Akut nefritden muzdarip bir hastanın, günlük olarak sarhoş ve atılan sıvı miktarının kaydedileceği kapsamlı bir incelemesinin yapılması gereklidir. Kan basıncı düzenli olarak ölçülmelidir. Artan basınç durumunda, uygun ilaçların uygulanması gereklidir. Enfeksiyonları tedavi etmek için antibiyotikler kullanılır. Düşük tuz içeriği olan bir diyette önemli bir rol oynar. Ağır hasta hastalarda, protein tüketimini gıdada sınırlamak gerekir. Bazı durumlarda kortikosteroidler ve siklofosfamid (sitotoksik ilaçlar) atanması. Glomerulonefrit ile ilişkili böbrek yetmezliği olan hastalar, hemodiyaliz reçete edilebilir. Nefrotik sendromlu hastalara tuzda düşük diyet önerilir. Bazıları büyük dozlarda kortikosteroid tedavisi reçete edilir, bu da proteinin idrar içine alınmasını önlemeye yardımcı olur. Diüretikler idrar çıkış hacmini arttırmak için kullanılır. Masif ödem için reçete edilirler. Akut piyelonefriti olan hastalar antibiyotik gerektirir. Çocuklarda idrar yolu enfeksiyonlarının zamanında tedavisi, ileride hipertansiyon ve böbrek yetmezliğinin önlenmesi açısından önemlidir. İdrar geçişini düzeltmeyi amaçlayan cerrahi, kronik piyelonefrit gelişimini engelleyebilir.
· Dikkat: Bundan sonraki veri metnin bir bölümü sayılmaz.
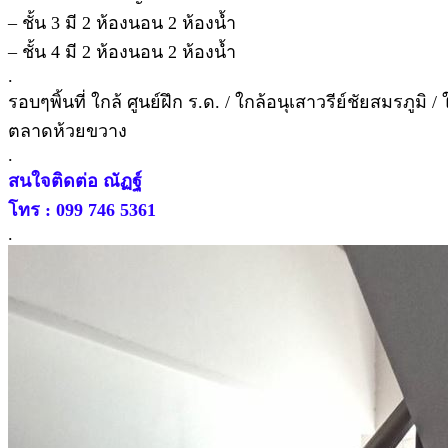
– ชั้น 3 มี 2 ห้องนอน 2 ห้องน้ำ
– ชั้น 4 มี 2 ห้องนอน 2 ห้องน้ำ
.
รอบๆพิ้นที่ ใกล้ ศูนย์ฝึก ร.ด. / ใกล้อนุเสาวรีย์ชัยสมรภู
ตลาดห้วยขวาง
.
สนใจติดต่อ ณัฏฐ์
โทร : 099 746 5361
.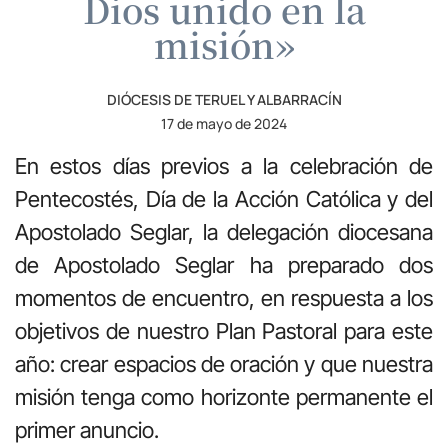
Dios unido en la
misión»
DIÓCESIS DE TERUEL Y ALBARRACÍN
17 de mayo de 2024
En estos días previos a la celebración de
Pentecostés, Día de la Acción Católica y del
Apostolado Seglar, la delegación diocesana
de Apostolado Seglar ha preparado dos
momentos de encuentro, en respuesta a los
objetivos de nuestro Plan Pastoral para este
año: crear espacios de oración y que nuestra
misión tenga como horizonte permanente el
primer anuncio.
- Bilinmeyen nedenlerle glomerülonefrit. Bu hastalığın prognozu elverişsizdir, bu nedenle dikkatli takip gereklidir. Bazı hastalar birkaç hafta veya ay içinde böbrek yetmezliği gelişir.
- Nefrotik sendrom. Çocuklar kortikosteroid tedavisi ile iyileşir. Yetişkinlerde tedavi sonuçları daha kötüdür.
- Akut piyelonefrit. Genellikle hastalar antibiyotik tedavisine iyi cevap verirler. İdrarın normal geçişini düzeltmek için veya vezikoüreteral refleksi düzeltmek için cerrahi bir operasyon yapılması gerekebilir.
- Kronik piyelonefrit. Hipertansiyon ve böbrek yetmezliği tedavisi devam etmektedir. Olguların% 10-15'inde akut böbrek yetmezliğinin nedeni glomerülonefrittir. Her yıl dünya çapında binlerce insan böbrek yetmezliği nedeniyle hemodiyaliz tedavisi görüyor veya böbrek nakli çekiyor. Çoğu glomerulonefrit hastalarıdır. En yaygın böbrek hastalığı şu anda piyelonefrittir.
- Alport sendromu 5000'den yaklaşık 1 kişiyi etkileyen kalıtsal bir patolojidir. Bu hastalık hakkında bazı gerçekler: hastalık erkekleri kadınlardan daha fazla etkiler; ilerleyici böbrek yetmezliği ve sağırlığın gelişmesi ile karakterize olan; esas olarak böbreklerin glomerülleri; Genellikle hastalığın ilk belirtisi idrarda kan bulunmasıdır.